Minecraftbut With Connected Worlds: Oort Online
It is very pretty too
"It's like Minecraft but..." I always feel lazy and petulant saying this. Have we reached a point where we should come up with an actual name? We don't say "Doom clone" any more (or update it to "CoD clone"), do we? Seems to me this'll happen one of two ways: one Minecraftbut will be popular yet different enough for comparisons to seem strained, or Minecraftbuts will become established enough that no one cares everyone's tweaking the same blueprint. Maybe not quite yet.
Meet Oort Online. It's like Minecraft but servers are connected to each other by portals, and it's got fancier effects layered over its voxel landscapes. And it's a lot more expensive to play right now.
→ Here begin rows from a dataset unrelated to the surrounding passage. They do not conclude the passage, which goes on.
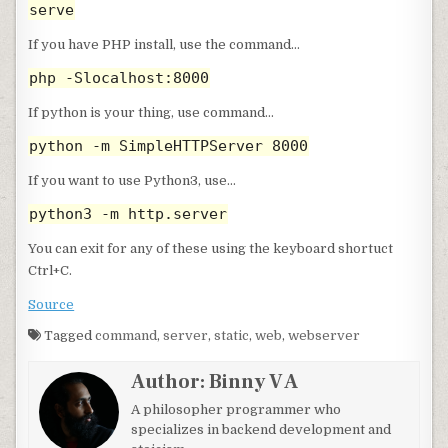
serve
If you have PHP install, use the command…
php -Slocalhost:8000
If python is your thing, use command…
python -m SimpleHTTPServer 8000
If you want to use Python3, use…
python3 -m http.server
You can exit for any of these using the keyboard shortuct
Ctrl+C.
Source
Tagged
command
,
server
,
static
,
web
,
webserver
Author:
Binny V A
A philosopher programmer who
specializes in backend development and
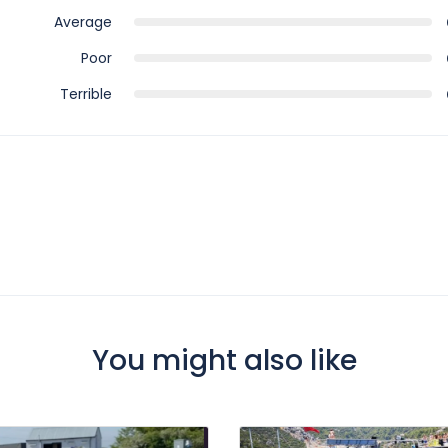
Average
Poor
Terrible
You might also like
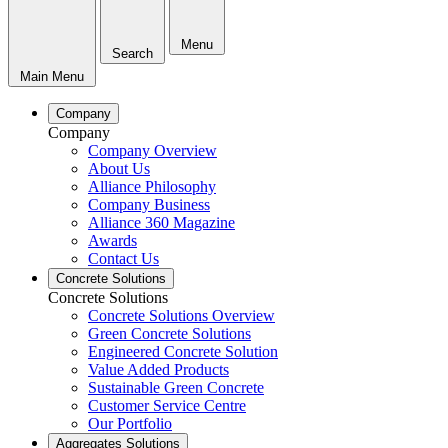
Menu
Search
Main Menu
Company
Company
Company Overview
About Us
Alliance Philosophy
Company Business
Alliance 360 Magazine
Awards
Contact Us
Concrete Solutions
Concrete Solutions
Concrete Solutions Overview
Green Concrete Solutions
Engineered Concrete Solution
Value Added Products
Sustainable Green Concrete
Customer Service Centre
Our Portfolio
Aggregates Solutions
The grand vision for Oort is oodles of distinct worlds with giant monsters to hunt, ruins to plunder, shops to run, and so very many things to craft and build. Creating portals lets players into other worlds (servers) which have different landscapes and conditions, and different blocks and species to swipe. It's a grand vision, but relies on Guildford-based devs Wonderstruck Games getting money to add all these things. Right now, it's a multiplayer landscape with digging and building.
Features like those combat, crafting, farming, creatures, and those vaunted portals are split up into modules, and players vote to decide which the devs will tackle next. While this does mean folks know exactly what they're paying for, should funding run dry it'd leave big features missing entirely rather than just a bit shoddy. That's unremarkable in this crowdfunded, Early Access age, but if I could control my eyebrows independently, I would raise one at the pricing.
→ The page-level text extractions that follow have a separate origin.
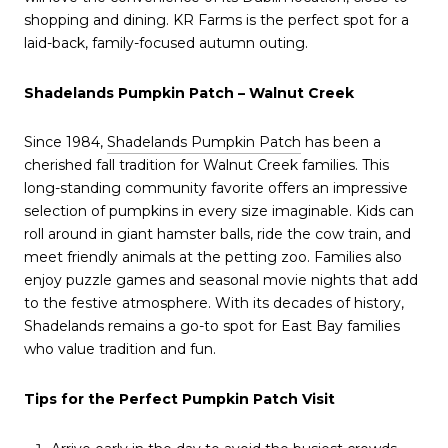
shopping and dining. KR Farms is the perfect spot for a
laid-back, family-focused autumn outing.
Shadelands Pumpkin Patch – Walnut Creek
Since 1984,
Shadelands Pumpkin Patch
has been a
cherished fall tradition for Walnut Creek families. This
long-standing community favorite offers an impressive
selection of pumpkins in every size imaginable. Kids can
roll around in giant hamster balls, ride the cow train, and
meet friendly animals at the petting zoo. Families also
enjoy puzzle games and seasonal movie nights that add
to the festive atmosphere. With its decades of history,
Shadelands remains a go-to spot for East Bay families
who value tradition and fun.
Tips for the Perfect Pumpkin Patch Visit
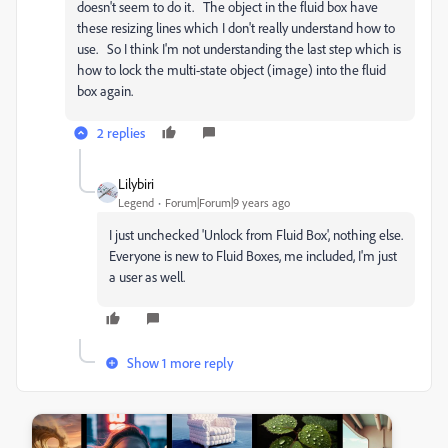
doesn't seem to do it. The object in the fluid box have
these resizing lines which I don't really understand how to
use. So I think I'm not understanding the last step which is
how to lock the multi-state object (image) into the fluid
box again.
2 replies
Lilybiri
Legend
Forum|Forum|9 years ago
I just unchecked 'Unlock from Fluid Box', nothing else.
Everyone is new to Fluid Boxes, me included, I'm just
a user as well.
Show 1 more reply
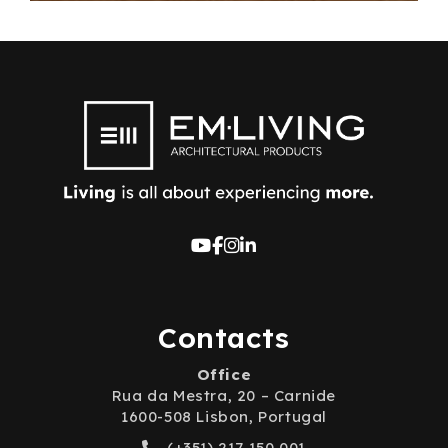
Contacts
Office
Rua da Mestra, 20 – Carnide
1600-508 Lisbon, Portugal
(+351) 217 150 001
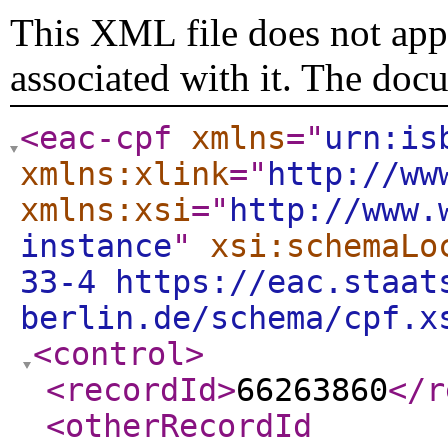
This XML file does not appe
associated with it. The doc
<eac-cpf
xmlns
="
urn:is
xmlns:xlink
="
http://ww
xmlns:xsi
="
http://www.
instance
"
xsi:schemaLo
33-4 https://eac.staat
berlin.de/schema/cpf.x
<control
>
<recordId
>
66263860
</r
<otherRecordId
$95 (£56) gets you access right now, while $50 (£30) offers alpha access in "early 2015," it's $25 (£15) for beta access in "mid 2015," or $15 (£9) for a copy once the game's finished, which is estimated as "late 2015." Star Citizen and Elite's high prices work because they target old people who long for a taste of The Good Old Days and have proper jobs to afford it. A lot of Minecraft's fanbase is littluns who, well, can already play Minecraft with all their friends.